Why cannot fermions have non-zero vacuum expectation value?

Question

In quantum field theory, scalar can take non-zero vacuum expectation value (vev). And this way they break symmetry of the Lagrangian. Now my question is what will happen if the fermions in the theory take non-zero vacuum expectation value? What forbids fermions to take vevs?

Answer 1

Why can't fermions have a non-zero vacuum expectation value (VEV)? Lorentz invariance.

If anything other than a Lorentz scalar has a non-zero VEV, Lorentz invariance would be spontaneously broken.

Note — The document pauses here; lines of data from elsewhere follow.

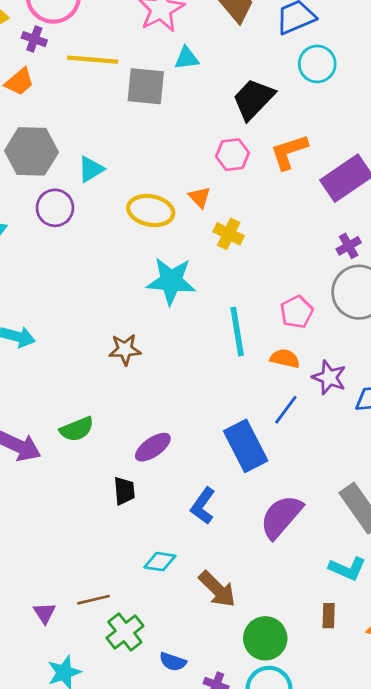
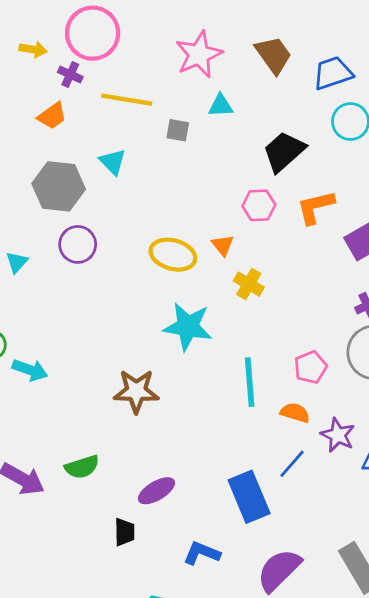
gray square: (146, 86) -> (178, 130), size x0.6
cyan triangle: (91, 169) -> (113, 162), moved, turned -48
brown star: (125, 349) -> (136, 391), size x1.4
blue L-shape: (203, 506) -> (202, 553), turned 72

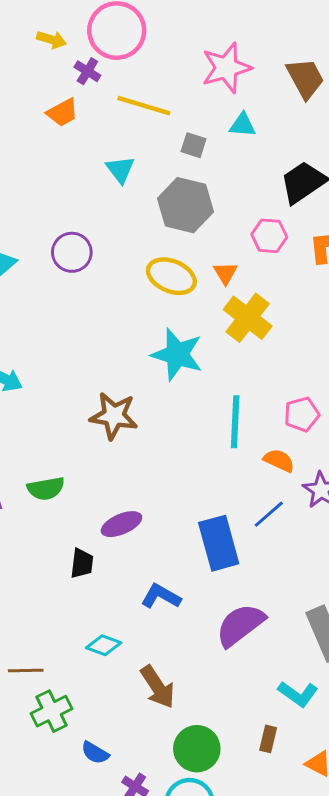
gray hexagon: (59, 186) -> (185, 205), moved
yellow cross: (249, 284) -> (248, 318), size x1.5

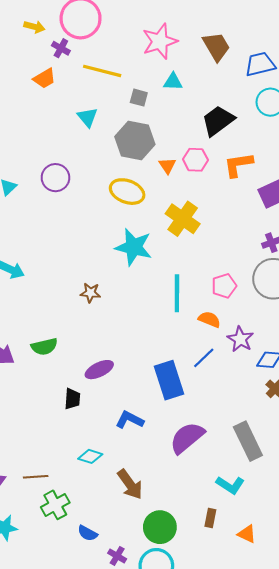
orange triangle: (225, 273) -> (167, 166), moved
brown star: (114, 416) -> (90, 293), size x0.6

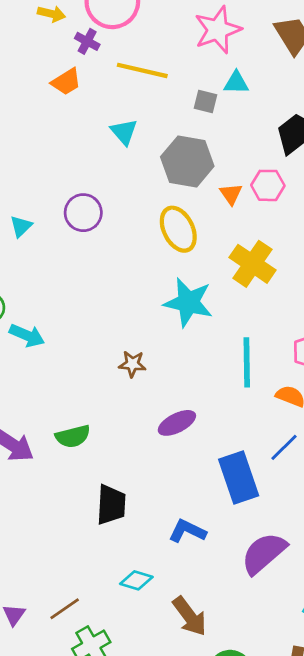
gray square: (139, 98) -> (206, 101), moved
yellow ellipse: (127, 192) -> (178, 229), turned 44
purple ellipse: (99, 370) -> (177, 423), moved
black trapezoid: (72, 399) -> (111, 505), size x1.4
brown line: (36, 477) -> (65, 609), turned -30

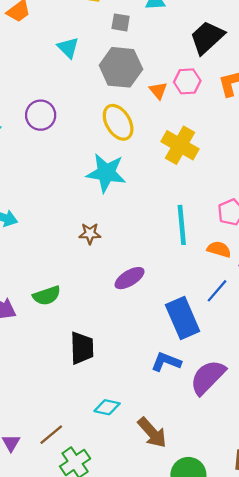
gray square: (206, 101) -> (121, 22), moved
cyan star: (188, 302) -> (106, 173), moved
blue L-shape: (187, 531) -> (166, 362), moved

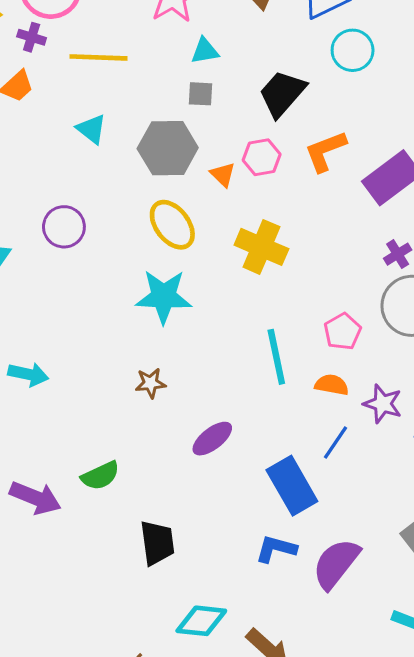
gray square: (121, 22) -> (200, 94), moved
cyan diamond: (107, 407) -> (201, 621), size x1.4

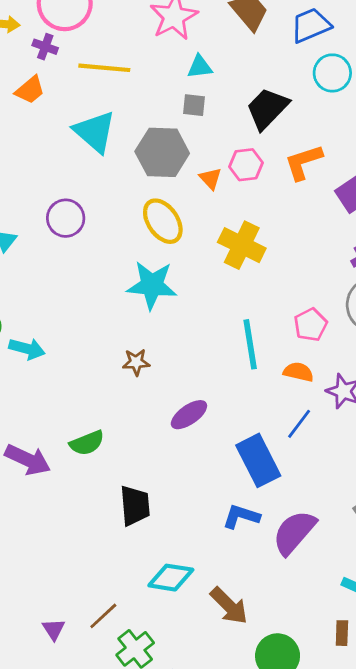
cyan triangle: (91, 129) -> (95, 132), size x1.6

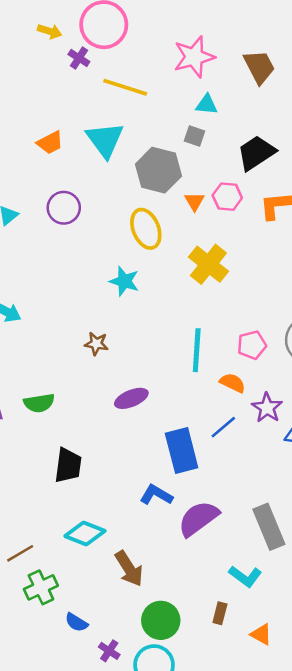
orange trapezoid: (30, 90) -> (50, 143), moved
cyan star: (152, 285) -> (124, 281), size x0.7

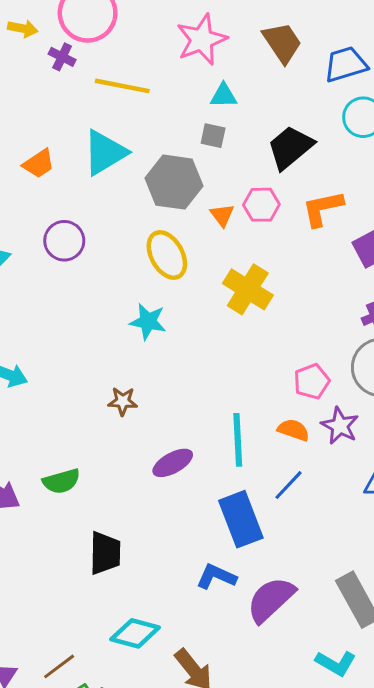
cyan triangle: (105, 140) -> (105, 153), turned 42
cyan line: (197, 350) -> (238, 440), moved
purple star: (267, 408) -> (340, 426), moved

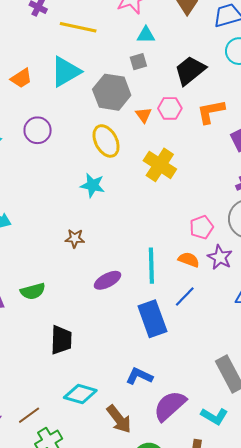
gray square: (213, 136) -> (138, 62), turned -30
blue L-shape: (216, 577) -> (139, 376), moved
purple semicircle: (271, 599) -> (170, 406), moved

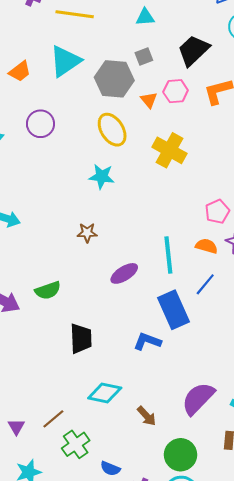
gray square: (138, 62) -> (144, 57), moved
blue L-shape: (139, 376) -> (147, 341), moved
brown arrow: (119, 419) -> (147, 416), size x0.7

For example, suppose we have a Lorentz invariant term in a Lagrangian for a vector $$ \mathcal{L} \supset m^2 A_\mu A^\mu. $$ Now suppose the vector obtains a VEV, $A_\mu \to v + A_\mu$, $$ m^2 A_\mu A^\mu \to m^2 v A^\mu + m^2 vA_\mu + m^2v^2 + m^2 A_\mu A^\mu. $$ The first two are clearly not Lorentz invariant. One can construct idential arguments for any non-scalar field term. If $\psi\to v+\psi$, the VEV, $v$, won't have the same Lorentz transformation properties as the field, $\psi$ unless $\psi$ is a scalar.

Answer 2

I think it is a general fact about grassmannian field, and this has nothing to do with Lorentz invariance or other symmetries (you can invent a lot of QFTs without this kind of symmetry, but the VEV of a fermionic operator will be always zero (in the absence of sources)).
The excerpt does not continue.